With the debate over Chinese automakers entering the U.S. market no longer being theoretical, it raises questions about national security and industry strategy, according to Virginia Automobile Dealers Association (VADA) President Don Hall.
Hall joins us on the latest episode of Inside Automotive to debrief on the growing concerns about Chinese vehicle imports, national security risks in global automotive supply chains, and increasing Federal Trade Commission (FTC) enforcement targeting dealer advertising and compliance standards.
“I don’t want the Chinese here. They’re not our friends… Their game is to take us down to nothing so they’re in control.”
National security argument
Hall frames the Chinese vehicle debate less as a trade question and more as a matter of national defense.
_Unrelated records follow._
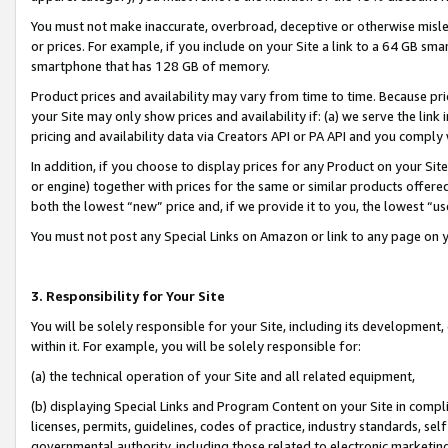
You must not make inaccurate, overbroad, deceptive or otherwise misle
or prices. For example, if you include on your Site a link to a 64 GB sm
smartphone that has 128 GB of memory.
Product prices and availability may vary from time to time. Because pri
your Site may only show prices and availability if: (a) we serve the link 
pricing and availability data via Creators API or PA API and you comply
In addition, if you choose to display prices for any Product on your Si
or engine) together with prices for the same or similar products offer
both the lowest “new” price and, if we provide it to you, the lowest “u
You must not post any Special Links on Amazon or link to any page on 
3. Responsibility for Your Site
You will be solely responsible for your Site, including its development
within it. For example, you will be solely responsible for:
(a) the technical operation of your Site and all related equipment,
(b) displaying Special Links and Program Content on your Site in compl
licenses, permits, guidelines, codes of practice, industry standards, se
governmental authority, including those related to electronic marketin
He points to decades of alleged intellectual property theft, arguing that much of China’s current automotive technology traces directly back to stolen American innovations. More urgently, he raises the specter of connected vehicles, which are loaded with sensors and software, parked near military installations or sensitive government facilities.
Hall notes that General Motors recently faced scrutiny for selling vehicle data to insurance companies, calling it a preview of what state-controlled Chinese automakers could do at scale. He adds that a California mayor recently resigned and faced arrest on charges of passing intelligence to China, calling it evidence that the threat is already inside U.S. borders.
“I don’t want the Chinese here in any way shape or form because I do not and nor should you or anyone else trust their long-term game,” Hall asserts.
Additionally, Hall draws a sharp distinction between China and earlier foreign automakers. He acknowledges that Japanese manufacturers (Toyota, Nissan, Honda, Subaru) prompted Detroit to improve quality and fuel efficiency when they arrived in the 1970s, and that those same companies went on to build factories and employ American workers. But he argues China operates under an entirely different set of rules.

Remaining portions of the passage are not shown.